══ AVAILABLE DATA
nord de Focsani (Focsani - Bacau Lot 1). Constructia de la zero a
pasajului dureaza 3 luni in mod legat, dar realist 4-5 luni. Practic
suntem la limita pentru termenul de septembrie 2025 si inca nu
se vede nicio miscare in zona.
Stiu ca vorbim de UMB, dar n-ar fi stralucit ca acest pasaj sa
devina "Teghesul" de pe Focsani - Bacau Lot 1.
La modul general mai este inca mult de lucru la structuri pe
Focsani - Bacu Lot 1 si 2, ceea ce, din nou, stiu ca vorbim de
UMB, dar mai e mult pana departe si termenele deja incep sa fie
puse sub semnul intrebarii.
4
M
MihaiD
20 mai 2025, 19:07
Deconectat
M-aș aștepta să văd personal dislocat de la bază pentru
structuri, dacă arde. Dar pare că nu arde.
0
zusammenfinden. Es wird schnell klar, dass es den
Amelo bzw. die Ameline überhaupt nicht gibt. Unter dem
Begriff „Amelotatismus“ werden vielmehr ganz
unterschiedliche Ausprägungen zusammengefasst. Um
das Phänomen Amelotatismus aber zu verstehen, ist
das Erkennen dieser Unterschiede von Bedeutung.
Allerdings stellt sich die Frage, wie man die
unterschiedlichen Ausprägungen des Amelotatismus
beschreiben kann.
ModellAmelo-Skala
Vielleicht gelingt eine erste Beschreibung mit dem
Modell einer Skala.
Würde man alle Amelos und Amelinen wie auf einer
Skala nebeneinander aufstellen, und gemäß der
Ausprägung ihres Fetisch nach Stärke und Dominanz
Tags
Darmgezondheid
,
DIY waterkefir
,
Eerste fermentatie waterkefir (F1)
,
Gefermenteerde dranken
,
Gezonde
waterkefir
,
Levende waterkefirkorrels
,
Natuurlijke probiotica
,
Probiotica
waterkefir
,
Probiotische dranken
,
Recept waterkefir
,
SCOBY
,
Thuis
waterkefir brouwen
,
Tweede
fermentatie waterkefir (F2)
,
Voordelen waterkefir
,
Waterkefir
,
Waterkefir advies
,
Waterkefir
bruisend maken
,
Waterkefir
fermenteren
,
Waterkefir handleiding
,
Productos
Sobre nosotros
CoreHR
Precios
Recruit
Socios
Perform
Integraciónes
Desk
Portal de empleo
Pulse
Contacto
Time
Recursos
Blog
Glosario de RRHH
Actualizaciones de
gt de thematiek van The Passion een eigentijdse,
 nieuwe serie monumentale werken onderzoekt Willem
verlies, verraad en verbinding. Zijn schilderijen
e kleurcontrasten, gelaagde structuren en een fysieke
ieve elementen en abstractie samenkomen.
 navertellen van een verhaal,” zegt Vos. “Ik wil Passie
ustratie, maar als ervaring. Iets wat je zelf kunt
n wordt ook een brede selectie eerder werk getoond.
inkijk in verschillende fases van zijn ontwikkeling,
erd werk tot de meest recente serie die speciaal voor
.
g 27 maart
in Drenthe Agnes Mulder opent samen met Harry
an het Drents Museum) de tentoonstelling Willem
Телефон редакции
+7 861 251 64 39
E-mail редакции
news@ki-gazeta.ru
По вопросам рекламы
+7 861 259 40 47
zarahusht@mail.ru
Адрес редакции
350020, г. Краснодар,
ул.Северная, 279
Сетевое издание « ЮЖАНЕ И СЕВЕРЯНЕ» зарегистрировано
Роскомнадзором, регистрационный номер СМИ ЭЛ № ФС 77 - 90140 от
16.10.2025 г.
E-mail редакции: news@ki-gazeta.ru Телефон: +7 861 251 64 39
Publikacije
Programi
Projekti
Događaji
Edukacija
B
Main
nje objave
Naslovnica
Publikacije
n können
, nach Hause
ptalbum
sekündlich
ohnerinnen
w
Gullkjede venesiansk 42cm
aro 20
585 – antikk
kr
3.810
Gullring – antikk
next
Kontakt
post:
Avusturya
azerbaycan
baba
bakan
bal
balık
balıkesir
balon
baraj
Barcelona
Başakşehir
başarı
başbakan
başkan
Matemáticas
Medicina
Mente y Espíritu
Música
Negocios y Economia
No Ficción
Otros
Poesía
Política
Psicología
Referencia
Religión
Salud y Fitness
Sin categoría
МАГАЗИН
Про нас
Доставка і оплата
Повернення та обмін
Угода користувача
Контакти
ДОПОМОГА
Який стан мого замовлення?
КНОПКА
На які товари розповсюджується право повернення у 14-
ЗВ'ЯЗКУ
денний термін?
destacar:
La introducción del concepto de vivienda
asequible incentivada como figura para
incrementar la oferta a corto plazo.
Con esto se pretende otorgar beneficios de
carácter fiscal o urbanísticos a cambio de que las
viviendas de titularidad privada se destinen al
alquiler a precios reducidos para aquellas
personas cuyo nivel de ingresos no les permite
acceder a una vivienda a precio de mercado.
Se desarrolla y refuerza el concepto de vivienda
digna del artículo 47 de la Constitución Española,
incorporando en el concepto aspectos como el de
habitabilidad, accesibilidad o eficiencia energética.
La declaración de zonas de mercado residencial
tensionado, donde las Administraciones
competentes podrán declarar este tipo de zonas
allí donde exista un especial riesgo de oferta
════
**YOUR INSTRUCTIONS:** Every line above that holds the word "gazeta" should be copied out.

**FINISHED EXERCISE:**
news@ki-gazeta.ru
E-mail редакции: news@ki-gazeta.ru Телефон: +7 861 251 64 39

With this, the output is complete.